─── Task inputs ───

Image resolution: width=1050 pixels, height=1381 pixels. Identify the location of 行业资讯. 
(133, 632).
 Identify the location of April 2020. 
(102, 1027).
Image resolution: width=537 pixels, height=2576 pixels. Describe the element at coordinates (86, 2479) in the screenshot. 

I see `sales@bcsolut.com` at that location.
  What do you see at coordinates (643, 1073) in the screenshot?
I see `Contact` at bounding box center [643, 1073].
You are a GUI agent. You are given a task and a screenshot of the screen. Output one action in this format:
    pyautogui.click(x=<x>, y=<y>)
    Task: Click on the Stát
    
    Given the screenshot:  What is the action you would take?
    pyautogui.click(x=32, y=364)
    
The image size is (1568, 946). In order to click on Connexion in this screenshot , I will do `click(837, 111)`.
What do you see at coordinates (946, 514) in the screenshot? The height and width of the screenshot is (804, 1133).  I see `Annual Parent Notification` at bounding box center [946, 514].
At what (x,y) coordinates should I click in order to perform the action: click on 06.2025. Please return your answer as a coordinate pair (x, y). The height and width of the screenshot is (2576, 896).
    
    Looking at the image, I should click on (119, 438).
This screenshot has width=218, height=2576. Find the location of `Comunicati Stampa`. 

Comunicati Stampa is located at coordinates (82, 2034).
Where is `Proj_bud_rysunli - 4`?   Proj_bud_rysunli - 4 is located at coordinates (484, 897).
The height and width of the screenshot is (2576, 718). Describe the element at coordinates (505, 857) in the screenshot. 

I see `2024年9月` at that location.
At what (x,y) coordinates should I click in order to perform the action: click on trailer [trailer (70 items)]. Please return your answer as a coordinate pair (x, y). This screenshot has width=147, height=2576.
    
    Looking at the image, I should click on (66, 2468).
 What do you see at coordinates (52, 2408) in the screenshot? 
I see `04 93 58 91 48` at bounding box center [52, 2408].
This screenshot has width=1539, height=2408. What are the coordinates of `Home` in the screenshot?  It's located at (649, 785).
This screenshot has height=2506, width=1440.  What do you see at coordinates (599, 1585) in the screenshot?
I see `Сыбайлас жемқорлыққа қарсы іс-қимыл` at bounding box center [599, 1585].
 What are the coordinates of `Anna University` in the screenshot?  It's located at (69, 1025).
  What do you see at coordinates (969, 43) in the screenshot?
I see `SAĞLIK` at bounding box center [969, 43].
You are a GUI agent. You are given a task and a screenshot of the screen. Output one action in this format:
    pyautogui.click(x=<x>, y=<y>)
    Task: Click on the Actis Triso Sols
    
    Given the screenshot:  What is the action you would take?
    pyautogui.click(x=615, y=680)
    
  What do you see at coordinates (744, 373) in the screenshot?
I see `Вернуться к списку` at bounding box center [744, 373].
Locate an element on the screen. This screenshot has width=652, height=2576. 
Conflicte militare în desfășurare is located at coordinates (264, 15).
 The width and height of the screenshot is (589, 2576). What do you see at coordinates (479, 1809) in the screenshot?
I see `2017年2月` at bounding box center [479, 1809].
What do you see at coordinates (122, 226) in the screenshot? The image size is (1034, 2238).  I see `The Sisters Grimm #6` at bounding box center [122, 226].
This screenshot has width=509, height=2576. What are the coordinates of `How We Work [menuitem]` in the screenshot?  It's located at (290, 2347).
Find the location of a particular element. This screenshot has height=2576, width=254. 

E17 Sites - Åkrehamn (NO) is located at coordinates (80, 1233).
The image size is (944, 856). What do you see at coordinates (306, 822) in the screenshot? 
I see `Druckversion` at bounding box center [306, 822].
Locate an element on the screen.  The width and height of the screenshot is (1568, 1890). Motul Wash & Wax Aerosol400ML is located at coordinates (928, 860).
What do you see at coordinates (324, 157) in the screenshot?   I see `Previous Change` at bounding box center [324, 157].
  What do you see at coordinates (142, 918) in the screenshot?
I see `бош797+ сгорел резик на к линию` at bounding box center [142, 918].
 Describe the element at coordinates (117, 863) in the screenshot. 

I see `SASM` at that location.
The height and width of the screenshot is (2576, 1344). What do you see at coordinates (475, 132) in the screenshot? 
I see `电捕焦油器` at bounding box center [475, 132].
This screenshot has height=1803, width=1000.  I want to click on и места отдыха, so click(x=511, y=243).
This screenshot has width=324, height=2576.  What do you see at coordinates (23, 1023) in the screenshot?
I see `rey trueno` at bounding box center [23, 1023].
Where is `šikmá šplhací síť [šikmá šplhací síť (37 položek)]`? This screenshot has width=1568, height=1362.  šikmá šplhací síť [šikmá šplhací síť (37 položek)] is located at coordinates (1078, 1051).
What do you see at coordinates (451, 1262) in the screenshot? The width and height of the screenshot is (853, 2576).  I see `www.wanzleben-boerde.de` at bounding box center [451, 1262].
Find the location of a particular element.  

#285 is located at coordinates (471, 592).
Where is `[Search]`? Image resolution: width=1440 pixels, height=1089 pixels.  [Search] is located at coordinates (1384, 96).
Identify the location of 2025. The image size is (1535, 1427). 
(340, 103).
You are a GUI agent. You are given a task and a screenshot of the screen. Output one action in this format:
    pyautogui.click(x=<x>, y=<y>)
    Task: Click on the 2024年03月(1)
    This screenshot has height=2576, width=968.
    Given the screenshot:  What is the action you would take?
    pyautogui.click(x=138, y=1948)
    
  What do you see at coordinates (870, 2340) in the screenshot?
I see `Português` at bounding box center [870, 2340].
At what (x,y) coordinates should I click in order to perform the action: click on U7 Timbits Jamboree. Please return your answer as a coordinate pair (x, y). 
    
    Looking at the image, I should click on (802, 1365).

───

Exercise brief: Please transcribe all of the records, keeping every line exactly as it is.

Answer to this problem:
Image resolution: width=1050 pixels, height=1381 pixels. Identify the location of 行业资讯. 
(133, 632).
 Identify the location of April 2020. 
(102, 1027).
Image resolution: width=537 pixels, height=2576 pixels. Describe the element at coordinates (86, 2479) in the screenshot. 

I see `sales@bcsolut.com` at that location.
  What do you see at coordinates (643, 1073) in the screenshot?
I see `Contact` at bounding box center [643, 1073].
You are a GUI agent. You are given a task and a screenshot of the screen. Output one action in this format:
    pyautogui.click(x=<x>, y=<y>)
    Task: Click on the Stát
    
    Given the screenshot:  What is the action you would take?
    pyautogui.click(x=32, y=364)
    
The image size is (1568, 946). In order to click on Connexion in this screenshot , I will do `click(837, 111)`.
What do you see at coordinates (946, 514) in the screenshot? The height and width of the screenshot is (804, 1133).  I see `Annual Parent Notification` at bounding box center [946, 514].
At what (x,y) coordinates should I click in order to perform the action: click on 06.2025. Please return your answer as a coordinate pair (x, y). The height and width of the screenshot is (2576, 896).
    
    Looking at the image, I should click on (119, 438).
This screenshot has width=218, height=2576. Find the location of `Comunicati Stampa`. 

Comunicati Stampa is located at coordinates (82, 2034).
Where is `Proj_bud_rysunli - 4`?   Proj_bud_rysunli - 4 is located at coordinates (484, 897).
The height and width of the screenshot is (2576, 718). Describe the element at coordinates (505, 857) in the screenshot. 

I see `2024年9月` at that location.
At what (x,y) coordinates should I click in order to perform the action: click on trailer [trailer (70 items)]. Please return your answer as a coordinate pair (x, y). This screenshot has width=147, height=2576.
    
    Looking at the image, I should click on (66, 2468).
 What do you see at coordinates (52, 2408) in the screenshot? 
I see `04 93 58 91 48` at bounding box center [52, 2408].
This screenshot has width=1539, height=2408. What are the coordinates of `Home` in the screenshot?  It's located at (649, 785).
This screenshot has height=2506, width=1440.  What do you see at coordinates (599, 1585) in the screenshot?
I see `Сыбайлас жемқорлыққа қарсы іс-қимыл` at bounding box center [599, 1585].
 What are the coordinates of `Anna University` in the screenshot?  It's located at (69, 1025).
  What do you see at coordinates (969, 43) in the screenshot?
I see `SAĞLIK` at bounding box center [969, 43].
You are a GUI agent. You are given a task and a screenshot of the screen. Output one action in this format:
    pyautogui.click(x=<x>, y=<y>)
    Task: Click on the Actis Triso Sols
    
    Given the screenshot:  What is the action you would take?
    pyautogui.click(x=615, y=680)
    
  What do you see at coordinates (744, 373) in the screenshot?
I see `Вернуться к списку` at bounding box center [744, 373].
Locate an element on the screen. This screenshot has width=652, height=2576. 
Conflicte militare în desfășurare is located at coordinates (264, 15).
 The width and height of the screenshot is (589, 2576). What do you see at coordinates (479, 1809) in the screenshot?
I see `2017年2月` at bounding box center [479, 1809].
What do you see at coordinates (122, 226) in the screenshot? The image size is (1034, 2238).  I see `The Sisters Grimm #6` at bounding box center [122, 226].
This screenshot has width=509, height=2576. What are the coordinates of `How We Work [menuitem]` in the screenshot?  It's located at (290, 2347).
Find the location of a particular element. This screenshot has height=2576, width=254. 

E17 Sites - Åkrehamn (NO) is located at coordinates (80, 1233).
The image size is (944, 856). What do you see at coordinates (306, 822) in the screenshot? 
I see `Druckversion` at bounding box center [306, 822].
Locate an element on the screen.  The width and height of the screenshot is (1568, 1890). Motul Wash & Wax Aerosol400ML is located at coordinates (928, 860).
What do you see at coordinates (324, 157) in the screenshot?   I see `Previous Change` at bounding box center [324, 157].
  What do you see at coordinates (142, 918) in the screenshot?
I see `бош797+ сгорел резик на к линию` at bounding box center [142, 918].
 Describe the element at coordinates (117, 863) in the screenshot. 

I see `SASM` at that location.
The height and width of the screenshot is (2576, 1344). What do you see at coordinates (475, 132) in the screenshot? 
I see `电捕焦油器` at bounding box center [475, 132].
This screenshot has height=1803, width=1000.  I want to click on и места отдыха, so click(x=511, y=243).
This screenshot has width=324, height=2576.  What do you see at coordinates (23, 1023) in the screenshot?
I see `rey trueno` at bounding box center [23, 1023].
Where is `šikmá šplhací síť [šikmá šplhací síť (37 položek)]`? This screenshot has width=1568, height=1362.  šikmá šplhací síť [šikmá šplhací síť (37 položek)] is located at coordinates (1078, 1051).
What do you see at coordinates (451, 1262) in the screenshot? The width and height of the screenshot is (853, 2576).  I see `www.wanzleben-boerde.de` at bounding box center [451, 1262].
Find the location of a particular element.  

#285 is located at coordinates (471, 592).
Where is `[Search]`? Image resolution: width=1440 pixels, height=1089 pixels.  [Search] is located at coordinates (1384, 96).
Identify the location of 2025. The image size is (1535, 1427). 
(340, 103).
You are a GUI agent. You are given a task and a screenshot of the screen. Output one action in this format:
    pyautogui.click(x=<x>, y=<y>)
    Task: Click on the 2024年03月(1)
    This screenshot has height=2576, width=968.
    Given the screenshot:  What is the action you would take?
    pyautogui.click(x=138, y=1948)
    
  What do you see at coordinates (870, 2340) in the screenshot?
I see `Português` at bounding box center [870, 2340].
At what (x,y) coordinates should I click in order to perform the action: click on U7 Timbits Jamboree. Please return your answer as a coordinate pair (x, y). 
    
    Looking at the image, I should click on (802, 1365).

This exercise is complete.